We searched the Cochrane Hepato-Biliary Group Controlled Trials Register, the Cochrane Central Register of Controlled Trials (CENTRAL), MEDLINE, EMBASE, and ISI Web of Science to September 2012. We handsearched meeting abstracts from ASCO, ESMO, AASLD, EASL, APASL, and references of articles. We also contacted researchers in the field (last search September 2012).
We considered for inclusion randomised clinical trials investigating the effects of RFA versus placebo, no intervention, or any other therapeutic approach on hepatocellular carcinoma patients regardless of blinding, language, and publication status.
Two review authors independently performed the selection of trials, assessment of risk of bias, and data extraction. We contacted principal investigators for missing information. We analysed hazard ratios (HR) as relevant effect measures for overall survival, two-year survival, event-free survival, and local recurrences with 95% confidence intervals (CI). In addition, we analysed dichotomous survival outcomes using risk ratios (RR). We used trial sequential analysis to control the risk of random errors ('play of chance').
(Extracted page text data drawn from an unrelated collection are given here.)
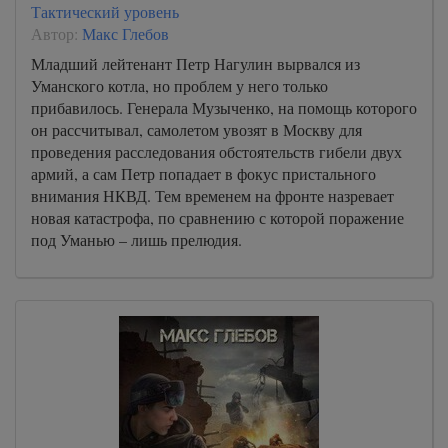
Тактический уровень
Автор:
Макс Глебов
Младший лейтенант Петр Нагулин вырвался из
Уманского котла, но проблем у него только
прибавилось. Генерала Музыченко, на помощь которого
он рассчитывал, самолетом увозят в Москву для
проведения расследования обстоятельств гибели двух
армий, а сам Петр попадает в фокус пристального
внимания НКВД. Тем временем на фронте назревает
новая катастрофа, по сравнению с которой поражение
под Уманью – лишь прелюдия.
We identified no trials comparing RFA versus placebo, no intervention, or liver transplantation. We identified and included 11 randomised clinical trials with 1819 participants that included four comparisons: RFA versus hepatic resection (three trials, 578 participants); RFA versus percutaneous ethanol injection (six trials, 1088 participants) including one three-armed trial that also investigated RFA versus acetic acid injection; RFA versus microwave ablation (one trial, 72 participants); and RFA versus laser ablation (one trial, 81 participants). Ten of the eleven included trials reported on the primary outcome of this review, overall survival. Rates of major complications or procedure-related deaths were reported in 10 trials. The overall risk of bias was considered low in five trials and high in six trials. For a subgroup analysis, we included only low risk of bias trials. Regarding the comparison RFA versus hepatic resection, there was moderate-quality evidence from two low risk of bias trials that hepatic resection seems more effective than RFA regarding overall survival (HR 0.56; 95% CI 0.40 to 0.78) and two-year survival (HR 0.38; 95% CI 0.17 to 0.84). However, if we included a third trial with high risk of bias, the difference became insignificant (overall survival: HR 0.71; 95% CI 0.44 to 1.15). With regards to the outcomes event-free survival and local progression, hepatic resection also yielded better results than RFA. However, the number of complications was higher in surgically treated participants (odds ratio (OR) 8.24; 95% CI 2.12 to 31.95). RFA seemed superior to percutaneous ethanol or acetic acid injection regarding overall survival (HR 1.64; 95% CI 1.31 to 2.07). The RR for mortality was also in favour of RFA, but did not reach statistical significance (150/490 (30.6%) people in the percutaneous ethanol or acetic acid group versus 119/496 (24.0%) people in the RFA group; RR 1.76; 95% CI 0.97 to 3.22). The proportion of adverse events did not differ significantly between RFA and percutaneous ethanol or acetic acid injection (HR 0.70; 95% CI 0.33 to 1.48). Trial sequential analyses revealed that the number of participants in the included trials was insufficient and that more trials are needed to assess the effects of RFA versus other interventions.